Now onto adjoin-set... In the "no duplicates" implementation provided in the book, adjoin-set checks to see whether the element is already in the representation before appending it. As we're allowed duplicates in our representation we don't need this test - we can just cons it onto the head. This gives us a very simple implementation:

(define (adjoin-set x set)
  (cons x set))

...or, to put it more succinctly...

(define adjoin-set cons)

As this simply puts the item on the head of the list this makes it an Θ(1) operation, and so is much more efficient than the "no duplicates" implementation (which is Θ(n)). Note that if we wanted to be slightly smart about it, still allow duplicates generally, and still retain the Θ(1) efficiency, we could simply check the head of the list to ensure that we're not putting another identical element onto the head of the list:

(define (adjoin-set x set)
  (if (or (null? set) (not (equal? x (car set))))
      (cons x set)
      set))

However, given that the example representation of the set {1,2,3} ((2 3 2 1 3 2 2)) includes two '2' values adjacent to each other, this isn't a necessary optimization.

The last operation, union-set needs to produce the set of all values in both set1 and set2. As we no longer need to worry about duplicates we can simply append the two sets together to produce the result we need:

(define (union-set set1 set2)
  (append set1 set2))

...or, more succinctly...

(define union-set append)

Okay, so let's build some sets:

> (define evens
    (adjoin-set 0 (adjoin-set 2 (adjoin-set 4 (adjoin-set 6 (adjoin-set 8 '()))))))
> (define odds
    (adjoin-set 1 (adjoin-set 3 (adjoin-set 5 (adjoin-set 7 (adjoin-set 9 '()))))))
> evens
'(0 2 4 6 8)
> odds
'(1 3 5 7 9)
> (adjoin-set 2 evens)
'(2 0 2 4 6 8)
> (adjoin-set 2 odds)
'(2 1 3 5 7 9)
> (intersection-set evens odds)
'()
> (intersection-set evens evens)
'(0 2 4 6 8)
> (union-set evens odds)
'(0 2 4 6 8 1 3 5 7 9)
> (union-set evens evens)
'(0 2 4 6 8 0 2 4 6 8)

Let's compare efficiencies of implementations:

Operation	No Duplicates	Allow Duplicates
element-of-set?	Θ(n)	Θ(n)
adjoin-set	Θ(n)	Θ(1)
intersection-set	Θ(n2)	Θ(n2)
union-set	Θ(n2)	Θ(n)

Of course we need to be slightly careful in the comparison here... While element-of-set? is Θ(n) regardless of whether or not we allow duplicates, the n here is the number of elements in the list representation of the set, not the number of distinct elements in the set.
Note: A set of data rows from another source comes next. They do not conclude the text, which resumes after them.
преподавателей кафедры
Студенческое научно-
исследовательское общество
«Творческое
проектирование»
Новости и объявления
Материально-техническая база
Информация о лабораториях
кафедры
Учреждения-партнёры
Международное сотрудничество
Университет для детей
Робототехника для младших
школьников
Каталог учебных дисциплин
As a result, n could be much larger in the "allow duplicates" case than in the "no duplicates" case, and so the operation could be much slower. A similar issue arises for intersection-set too (except we're dealing with Θ(n²) here, so the effect can be much more exacerbated).

We also need to be aware of this issue when comparing the two union-set efficiencies. While the "allow duplicates" case is definitely more efficient (at Θ(n) as opposed to the no duplicates efficiency of Θ(n²)), the value of n in the "allow duplicates" case could potentially be much higher. For example, consider the set {1, 2, 3}. In the "no duplicates" case the size of the underlying list we have to process (and so the n we are dealing with) will always be 3. However, in the "allow duplicates" case all we know for sure is that it will be at least 3 - but (theoretically) there's no upper bound on the size of the underlying list we have to process, so with certain list representations we may find that the Θ(n) operation in the "allow duplicates" case may still perform worse than the Θ(n²) operation in the "no duplicates case.
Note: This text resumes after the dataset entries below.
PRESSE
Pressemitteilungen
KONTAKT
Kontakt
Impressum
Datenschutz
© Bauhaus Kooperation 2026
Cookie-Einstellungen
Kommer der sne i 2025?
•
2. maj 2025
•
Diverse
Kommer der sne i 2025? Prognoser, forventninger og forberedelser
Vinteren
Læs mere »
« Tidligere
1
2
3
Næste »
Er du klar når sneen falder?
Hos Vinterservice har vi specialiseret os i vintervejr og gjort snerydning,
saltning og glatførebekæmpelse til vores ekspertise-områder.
With adjoin-set there is no such issue. The "allow duplicates" case will take constant time regardless of the size of the underlying representation (or at least we're assuming that this is how cons works). As a result it doesn't matter that there may be duplicates in the set - this has no effect on the efficiency of the operation, and so the "allow duplicates" case will generally be quicker than the "no duplicates" case.

So when would we use this representation in preference to the non-duplicate one? Well, in applications where we're going to use adjoin-set much more frequently than any of the other operations (and where memory is not a concern) it may be preferable to use the implementation that allows duplicates.